**BRIEF**
Leave out the pictures and set down exactly the lines from the start of the listing through the one with "ait affirmé que", both included.

[Start of Attachment]

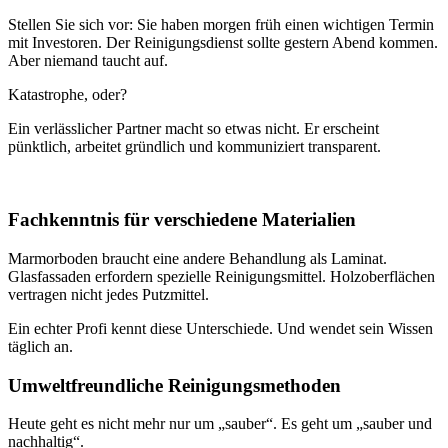
Stellen Sie sich vor: Sie haben morgen früh einen wichtigen Termin
mit Investoren. Der Reinigungsdienst sollte gestern Abend kommen.
Aber niemand taucht auf.
Katastrophe, oder?
Ein verlässlicher Partner macht so etwas nicht. Er erscheint
pünktlich, arbeitet gründlich und kommuniziert transparent.
Fachkenntnis für verschiedene Materialien
Marmorboden braucht eine andere Behandlung als Laminat.
Glasfassaden erfordern spezielle Reinigungsmittel. Holzoberflächen
vertragen nicht jedes Putzmittel.
Ein echter Profi kennt diese Unterschiede. Und wendet sein Wissen
täglich an.
Umweltfreundliche Reinigungsmethoden
Heute geht es nicht mehr nur um „sauber“. Es geht um „sauber und
nachhaltig“.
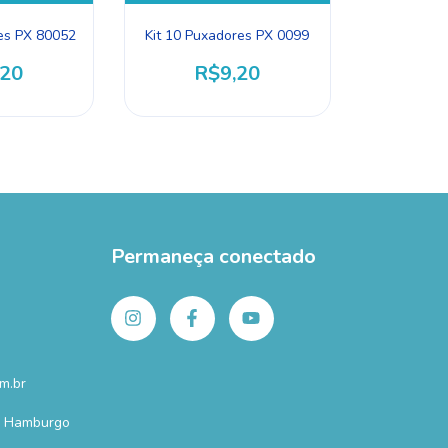
res PX 80052
Kit 10 Puxadores PX 0099
,20
R$9,20
Permaneça conectado
m.br
o Hamburgo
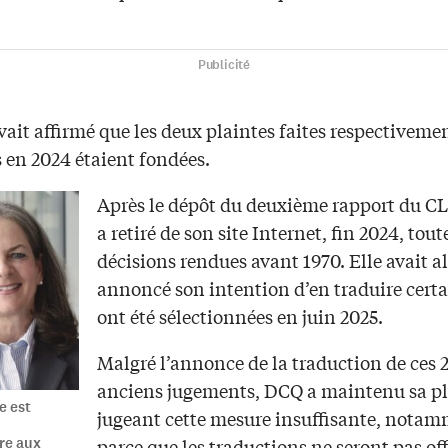
Publicité
ait affirmé que les deux plaintes faites respectiveme
 en 2024 étaient fondées.
Après le dépôt du deuxième rapport du CL
a retiré de son site Internet, fin 2024, tout
décisions rendues avant 1970. Elle avait al
annoncé son intention d’en traduire certa
ont été sélectionnées en juin 2025.
Malgré l’annonce de la traduction de ces 
anciens jugements, DCQ a maintenu sa pl
e est
jugeant cette mesure insuffisante, nota
parce que les traductions ne seront pas offi
re aux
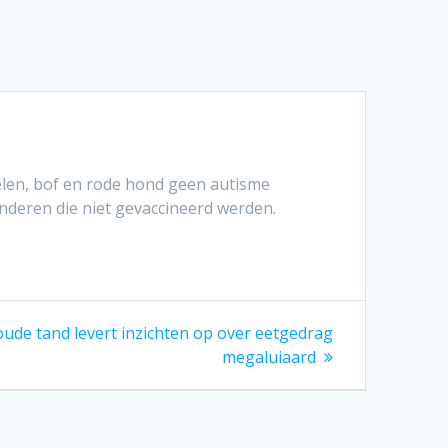
len, bof en rode hond geen autisme
nderen die niet gevaccineerd werden.
oude tand levert inzichten op over eetgedrag
megaluiaard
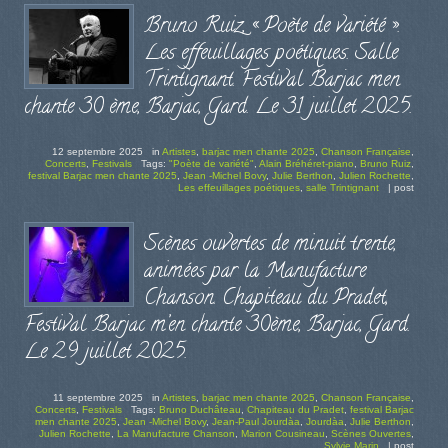
Bruno Ruiz, « Poète de variété ».
Les effeuillages poétiques. Salle
Trintignant. Festival Barjac men
chante 30 ème, Barjac, Gard. Le 31 juillet 2025.
12 septembre 2025
in
Artistes
,
barjac men chante 2025
,
Chanson Française
,
Concerts
,
Festivals
Tags:
"Poète de variété"
,
Alain Bréhéret-piano
,
Bruno Ruiz
,
festival Barjac men chante 2025
,
Jean -Michel Bovy
,
Julie Berthon
,
Julien Rochette
,
Les effeuillages poétiques
,
salle Trintignant
|
post
Scènes ouvertes de minuit trente,
animées par la Manufacture
Chanson. Chapiteau du Pradet,
Festival Barjac m’en chante 30ème, Barjac, Gard.
Le 29 juillet 2025.
11 septembre 2025
in
Artistes
,
barjac men chante 2025
,
Chanson Française
,
Concerts
,
Festivals
Tags:
Bruno Duchâteau
,
Chapiteau du Pradet
,
festival Barjac
men chante 2025
,
Jean -Michel Bovy
,
Jean-Paul Jourdàa
,
Jourdàa
,
Julie Berthon
,
Julien Rochette
,
La Manufacture Chanson
,
Marion Cousineau
,
Scènes Ouvertes
,
Sylvie Marin
|
post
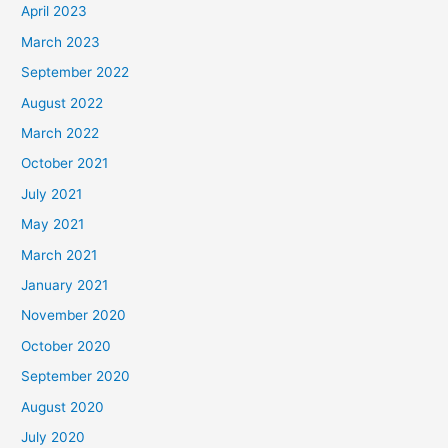
April 2023
March 2023
September 2022
August 2022
March 2022
October 2021
July 2021
May 2021
March 2021
January 2021
November 2020
October 2020
September 2020
August 2020
July 2020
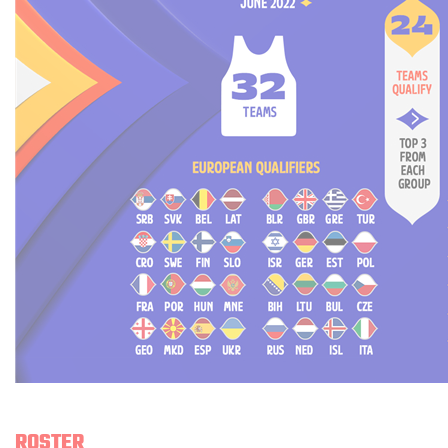
ROSTER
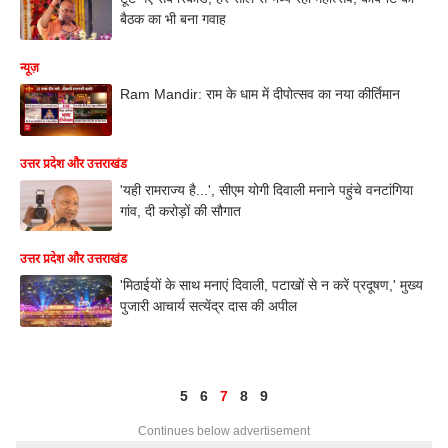
बैठक का भी बना गवाह
न्यूज़
Ram Mandir: राम के धाम में दीपोत्सव का नया कीर्तिमान
उत्तर प्रदेश और उत्तराखंड
'यही रामराज्य है...', सीएम योगी दिवाली मनाने पहुंचे वनटांगिया
गांव, दी करोड़ों की सौगात
उत्तर प्रदेश और उत्तराखंड
'मिठाईयों के साथ मनाएं दिवाली, पटाखों से न करें प्रदूषण,' मुख्य
पुजारी आचार्य सत्येंद्र दास की अपील
5
6
7
8
9
Continues below advertisement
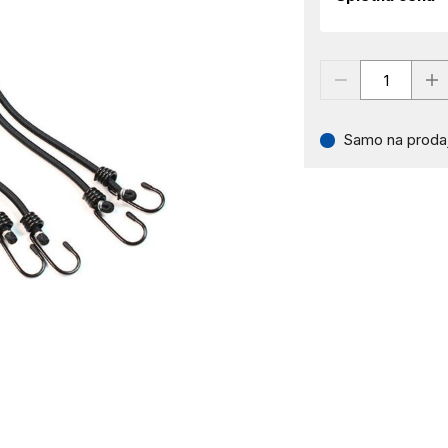
Samo na prodaj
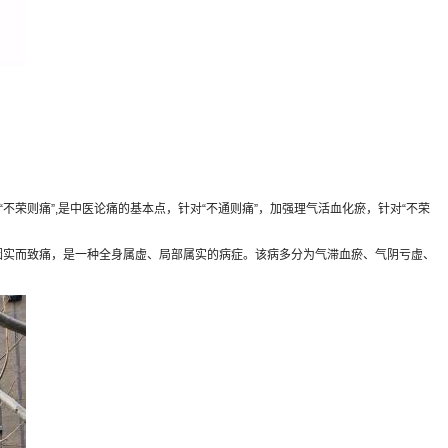
荣则痛”,是中医论痛的基本点，针对“不通则痛”，加强理气活血化瘀，针对“不荣
实而致痛，是一种全身属虚、局部属实的病症。该病多分为气滞血瘀、气阴亏虚、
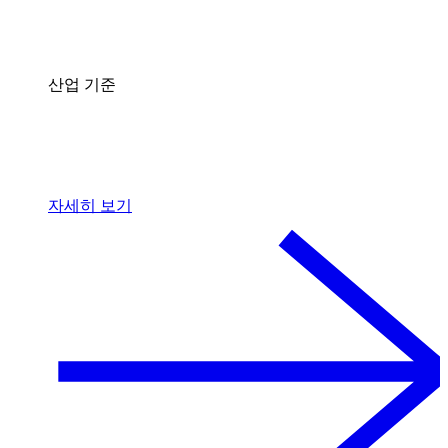
산업 기준
자세히 보기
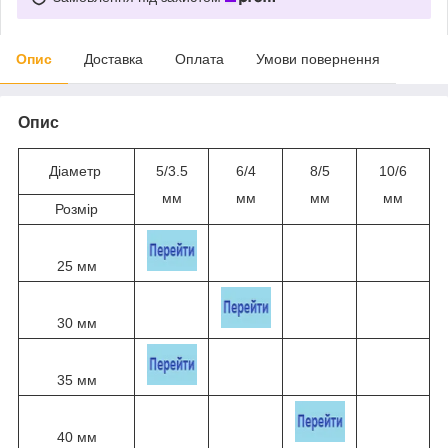
Опис
Доставка
Оплата
Умови повернення
Опис
Діаметр
5/3.5
6/4
8/5
10/6
мм
мм
мм
мм
Розмір
25 мм
30 мм
35 мм
40 мм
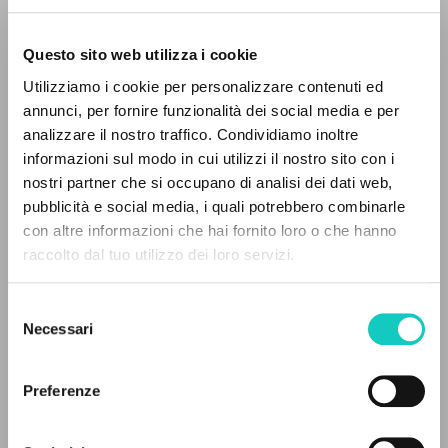
Questo sito web utilizza i cookie
Utilizziamo i cookie per personalizzare contenuti ed
annunci, per fornire funzionalità dei social media e per
IL PROGETTO
analizzare il nostro traffico. Condividiamo inoltre
informazioni sul modo in cui utilizzi il nostro sito con i
Il portale raccoglie e rende accessibili gli scritti
nostri partner che si occupano di analisi dei dati web,
di Luigi Giussani: quasi 5000 voci bibliografiche,
pubblicità e social media, i quali potrebbero combinarle
testi integrali in 5 lingue e percorsi tematici
con altre informazioni che hai fornito loro o che hanno
dedicati.
Farrell Kevin Joseph
Autore
raccolto dal tuo utilizzo dei loro servizi.
Giussani Luigi
Autore
Selezione
NAVIGA
Ediciones Encuentro
Necessari
del
Spagnolo
consenso
Ricerca avanzata »
2025
Il PerCorso
Pagine: 5
Preferenze
Contatti
Login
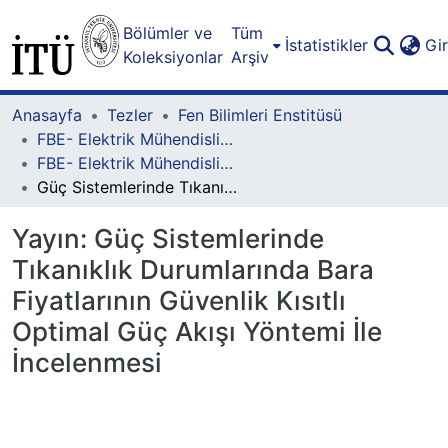
Bölümler ve
Tüm
İstatistikler
Gi
Koleksiyonlar
Arşiv
Anasayfa
Tezler
Fen Bilimleri Enstitüsü
FBE- Elektrik Mühendisliği Lisansüstü Programı
FBE- Elektrik Mühendisliği Lisansüstü Programı - Yüksek Lisans
Güç Sistemlerinde Tıkanıklık Durumlarında Bara Fiyatlarının Güvenlik Kısıtlı Optimal Güç Akışı Yöntemi İle İncelenmesi
Yayın:
Güç Sistemlerinde
Tıkanıklık Durumlarında Bara
Fiyatlarının Güvenlik Kısıtlı
Optimal Güç Akışı Yöntemi İle
İncelenmesi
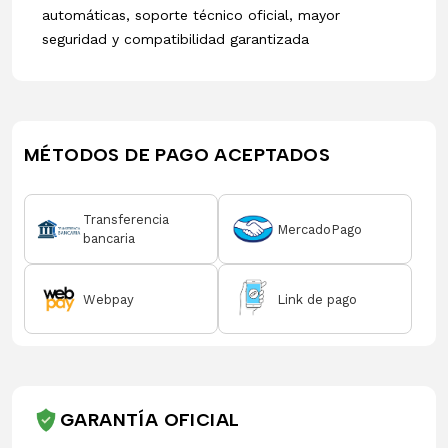
automáticas, soporte técnico oficial, mayor
seguridad y compatibilidad garantizada
MÉTODOS DE PAGO ACEPTADOS
Transferencia
MercadoPago
bancaria
Webpay
Link de pago
GARANTÍA OFICIAL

[End of Attachment]

**RESULT OF THE TASK**
Stellen Sie sich vor: Sie haben morgen früh einen wichtigen Termin
mit Investoren. Der Reinigungsdienst sollte gestern Abend kommen.
Aber niemand taucht auf.
Katastrophe, oder?
Ein verlässlicher Partner macht so etwas nicht. Er erscheint
pünktlich, arbeitet gründlich und kommuniziert transparent.
Fachkenntnis für verschiedene Materialien
Marmorboden braucht eine andere Behandlung als Laminat.
Glasfassaden erfordern spezielle Reinigungsmittel. Holzoberflächen
vertragen nicht jedes Putzmittel.
Ein echter Profi kennt diese Unterschiede. Und wendet sein Wissen
täglich an.
Umweltfreundliche Reinigungsmethoden
Heute geht es nicht mehr nur um „sauber“. Es geht um „sauber und
nachhaltig“.
res PX 80052
Kit 10 Puxadores PX 0099
,20
R$9,20
Permaneça conectado
m.br
o Hamburgo
Publicité
ait affirmé que les deux plaintes faites respectiveme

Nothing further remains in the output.